Twitter and streaming video make debut in Mumbai coverage


The terrorist attacks in Mumbai played out not only on cable networks but for the first time since the election on computer screens. CNN offered a live feed at the top of its Web site that required downloading Flash 10 to operate. The beta client is reminiscent of the Olympics Silverlight client, which allowed switching between multiple feeds. In this new coverage, you could switch between CNN International and several CNN affiliates, including CNN IBN, the Indian sister network reporting locally about new attacks not yet visible on the main network, as well as a no-audio behind the scenes look at the Anderson 360 set in New York.

As the coverage continued, one British lawyer at a hotel currently under attack talked via phone from his barricaded room. He told CNN anchor Jonathan Mann that the hotel guests were communicating via Blackberry and cell phone. Mann belatedly realized he was asking questions – How close are you to the fires in the building? – that could alert the attackers to the guest’s location, and asked him to mot give any more details that might give away his position.

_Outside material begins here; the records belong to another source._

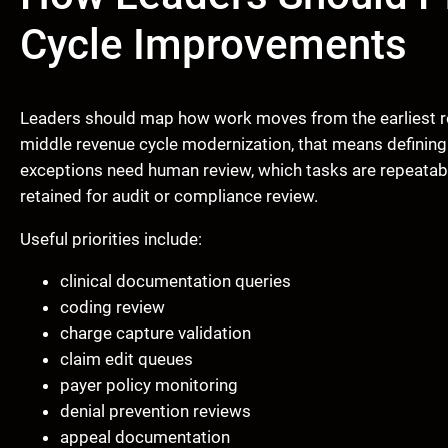
Cycle Improvements
Leaders should map how work moves from the earliest r
middle revenue cycle modernization, that means defining
exceptions need human review, which tasks are repeatab
retained for audit or compliance review.
Useful priorities include:
clinical documentation queries
coding review
charge capture validation
claim edit queues
payer policy monitoring
denial prevention reviews
appeal documentation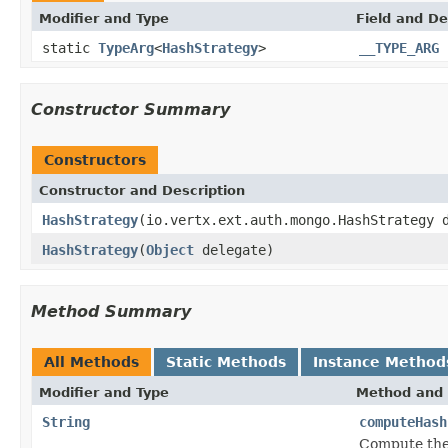
Modifier and Type
Field and De
static
TypeArg
<
HashStrategy
>
__TYPE_ARG
Constructor Summary
Constructors
Constructor and Description
HashStrategy
(io.vertx.ext.auth.mongo.HashStrategy 
HashStrategy
(
Object
delegate)
Method Summary
All Methods
Static Methods
Instance Method
Modifier and Type
Method and 
String
computeHash
Compute the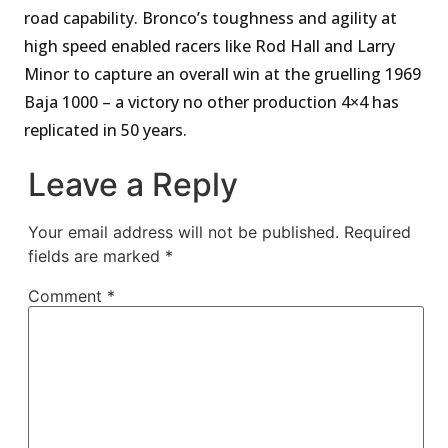
road capability. Bronco’s toughness and agility at
high speed enabled racers like Rod Hall and Larry
Minor to capture an overall win at the gruelling 1969
Baja 1000 – a victory no other production 4×4 has
replicated in 50 years.
Leave a Reply
Your email address will not be published.
Required
fields are marked
*
Comment
*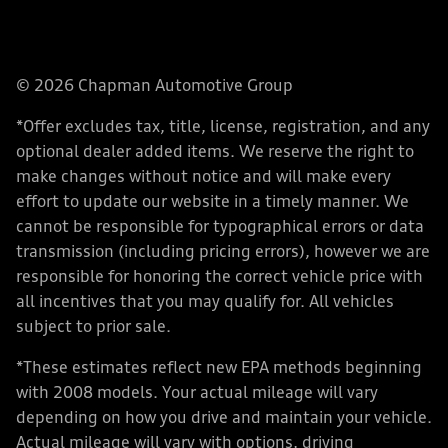
© 2026 Chapman Automotive Group
*Offer excludes tax, title, license, registration, and any
optional dealer added items. We reserve the right to
make changes without notice and will make every
effort to update our website in a timely manner. We
cannot be responsible for typographical errors or data
transmission (including pricing errors), however we are
responsible for honoring the correct vehicle price with
all incentives that you may qualify for. All vehicles
subject to prior sale.
*These estimates reflect new EPA methods beginning
with 2008 models. Your actual mileage will vary
depending on how you drive and maintain your vehicle.
Actual mileage will vary with options, driving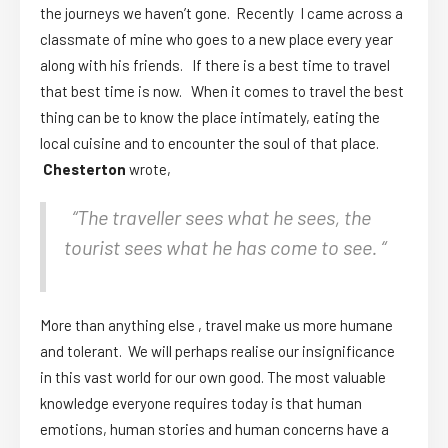
the journeys we haven’t gone. Recently I came across a
classmate of mine who goes to a new place every year
along with his friends. If there is a best time to travel
that best time is now. When it comes to travel the best
thing can be to know the place intimately, eating the
local cuisine and to encounter the soul of that place.
Chesterton
wrote,
“The traveller sees what he sees, the
tourist sees what he has come to see. “
More than anything else , travel make us more humane
and tolerant. We will perhaps realise our insignificance
in this vast world for our own good. The most valuable
knowledge everyone requires today is that human
emotions, human stories and human concerns have a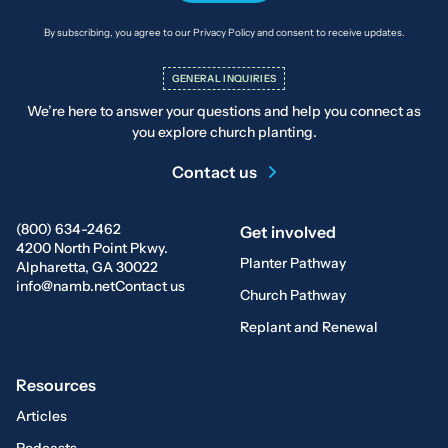
By subscribing, you agree to our Privacy Policy and consent to receive updates.
GENERAL INQUIRIES
We’re here to answer your questions and help you connect as
you explore church planting.
Contact us
(800) 634-2462
Get involved
4200 North Point Pkwy.
Planter Pathway
Alpharetta, GA 30022
info@namb.net
Contact us
Church Pathway
Replant and Renewal
Resources
Articles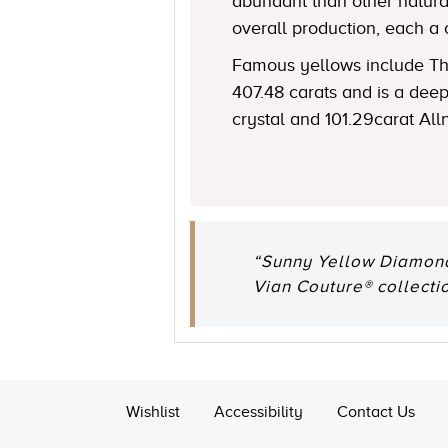
abundant than other natural
overall production, each a 
Famous yellows include The
407.48 carats and is a de
crystal and 101.29carat All
“Sunny Yellow Diamonds
Vian Couture® collectio
Wishlist
Accessibility
Contact Us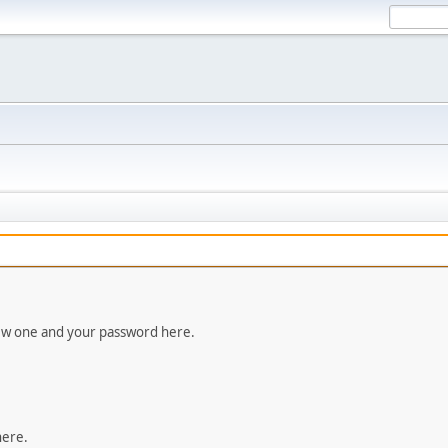
new one and your password here.
here.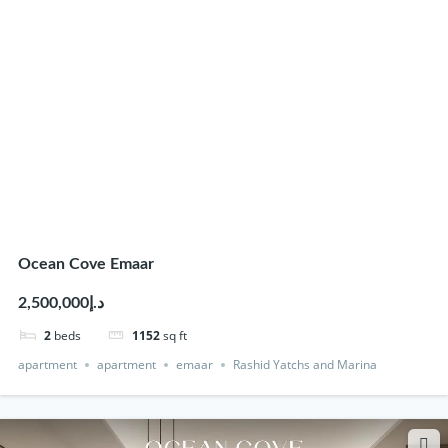
Ocean Cove Emaar
د.إ2,500,000
2
beds
1152
sq ft
apartment
apartment
emaar
Rashid Yatchs and Marina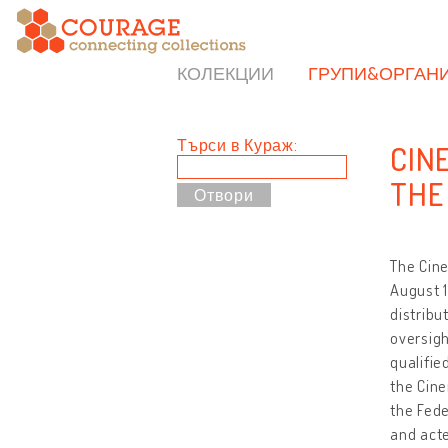
КОЛЕКЦИИ
ГРУПИ&ОРГАН
Търси в Кураж:
CIN
THE
The Cin
August 1
distribu
oversigh
qualifie
the Cin
the Fede
and acte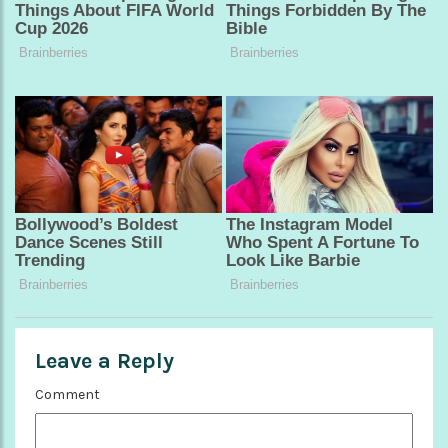
Leave a Reply
Comment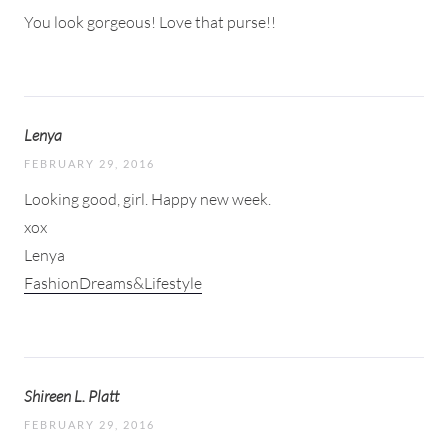
You look gorgeous! Love that purse!!
Lenya
FEBRUARY 29, 2016
Looking good, girl. Happy new week.
xox
Lenya
FashionDreams&Lifestyle
Shireen L. Platt
FEBRUARY 29, 2016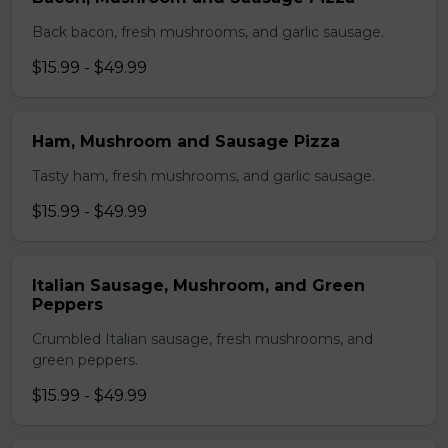
Back bacon, fresh mushrooms, and garlic sausage.
$15.99 - $49.99
Ham, Mushroom and Sausage Pizza
Tasty ham, fresh mushrooms, and garlic sausage.
$15.99 - $49.99
Italian Sausage, Mushroom, and Green
Peppers
Crumbled Italian sausage, fresh mushrooms, and
green peppers.
$15.99 - $49.99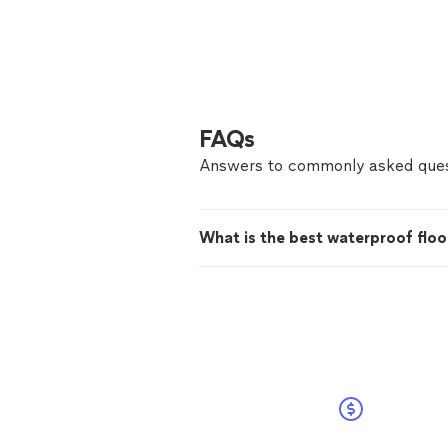
FAQs
Answers to commonly asked ques
What is the best waterproof floo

In an earlier segment, an academic from the University of California at Berkeley was interviewed via cell phone and what looked like a Webcam video feed. Twitter was mentioned numerous times by Mann and other reporters as an early and continued source of information about the violence. Over at competitor MSNBC there was no live feed, but ongoing video updates, one of which was embedded on a Mahalo page and then tweeted on the micromessaging service.

FriendFeed does not yet support realtime feeds of its search functionality, but even at this early stage of the service it took 30 pages of messages to go back 20 minutes in time. Robert Scoble and a swarm of FriendFeeders loaded an alpha PeopleBrowsr that aggregated Twitter messages, Flickr images, and YouTube videos, though within 30 minutes it had slowed to a crawl. And while the CNN main feed concluded with the announcement that the government was now in control, the IBN network was reporting negotiations still underway inside the hotels.

Watching cable news seems to be in a major transition, as breaking news seems to be an excuse to move relatime coverage to the Web. Earlier today I watched the complete Obama press conference on demand on MSNBC and only switched to CNN when I realized they had both on demand and realtime coverage. Both the Flash 10 code and CNN Live are in beta, so it’s not clear whether this is a planned rollout or one that was accelerated by the attacks. What’s sure is that social media and news are merging before our eyes.